Exact copy, no pictures: restate each entry below word for word.

====== Data provided ======

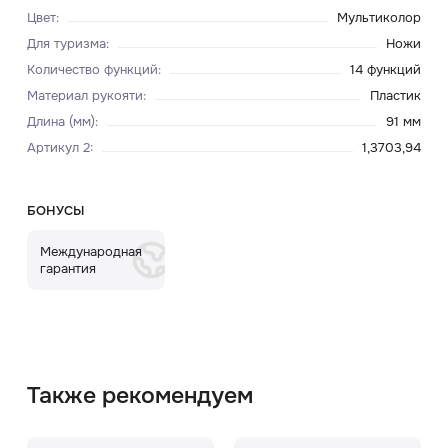
Цвет
:
Мультиколор
Для туризма
:
Ножи
Количество функций
:
14 функций
Материал рукояти
:
Пластик
Длина (мм)
:
91 мм
Артикул 2
:
1,3703,94
БОНУСЫ
Международная
гарантия
Также рекомендуем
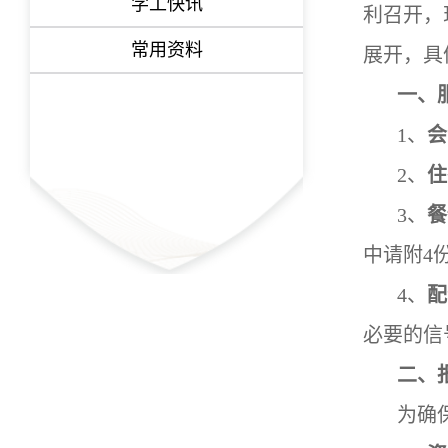
学工快讯
利召开
，
常用资料
展开，具
一、
1、
会
2、
住
3、
餐
中请附4
4、
配
必要的信
二、
为确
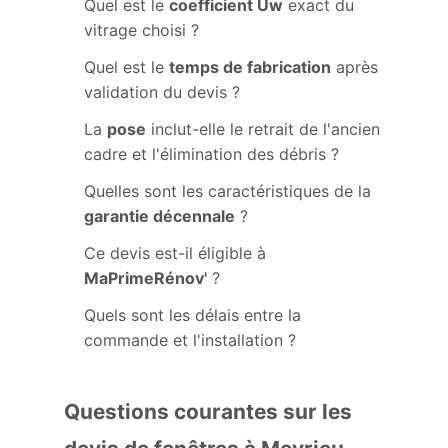
Quel est le
coefficient Uw
exact du
vitrage choisi ?
Quel est le
temps de fabrication
après
validation du devis ?
La
pose
inclut-elle le retrait de l'ancien
cadre et l'élimination des débris ?
Quelles sont les caractéristiques de la
garantie décennale
?
Ce devis est-il éligible à
MaPrimeRénov'
?
Quels sont les délais entre la
commande et l'installation ?
Questions courantes sur les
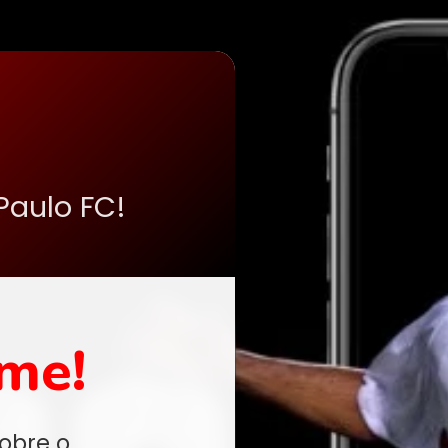
Paulo FC!
me!
obre o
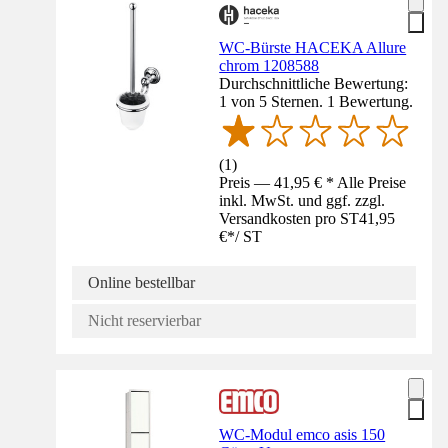
WC-Bürste HACEKA Allure
chrom 1208588
Durchschnittliche Bewertung:
1 von 5 Sternen. 1 Bewertung.
(
1
)
Preis — 41,95 € * Alle Preise
inkl. MwSt. und ggf. zzgl.
Versandkosten pro ST
41,95
€
*
/
ST
Online bestellbar
Nicht reservierbar
WC-Modul emco asis 150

======

■ Solved problem
Цвет
:
Мультиколор
Для туризма
:
Ножи
Количество функций
:
14 функций
Материал рукояти
:
Пластик
Длина (мм)
:
91 мм
Артикул 2
:
1,3703,94
БОНУСЫ
Международная
гарантия
Также рекомендуем
学工快讯
利召开
，
常用资料
展开，具
一、
1、
会
2、
住
3、
餐
中请附4
4、
配
必要的信
二、
为确
Quel est le
coefficient Uw
exact du
vitrage choisi ?
Quel est le
temps de fabrication
après
validation du devis ?
La
pose
inclut-elle le retrait de l'ancien
cadre et l'élimination des débris ?
Quelles sont les caractéristiques de la
garantie décennale
?
Ce devis est-il éligible à
MaPrimeRénov'
?
Quels sont les délais entre la
commande et l'installation ?
Questions courantes sur les
Paulo FC!
me!
obre o
WC-Bürste HACEKA Allure
chrom 1208588
Durchschnittliche Bewertung:
1 von 5 Sternen. 1 Bewertung.
(
1
)
Preis — 41,95 € * Alle Preise
inkl. MwSt. und ggf. zzgl.
Versandkosten pro ST
41,95
€
*
/
ST
Online bestellbar
Nicht reservierbar
WC-Modul emco asis 150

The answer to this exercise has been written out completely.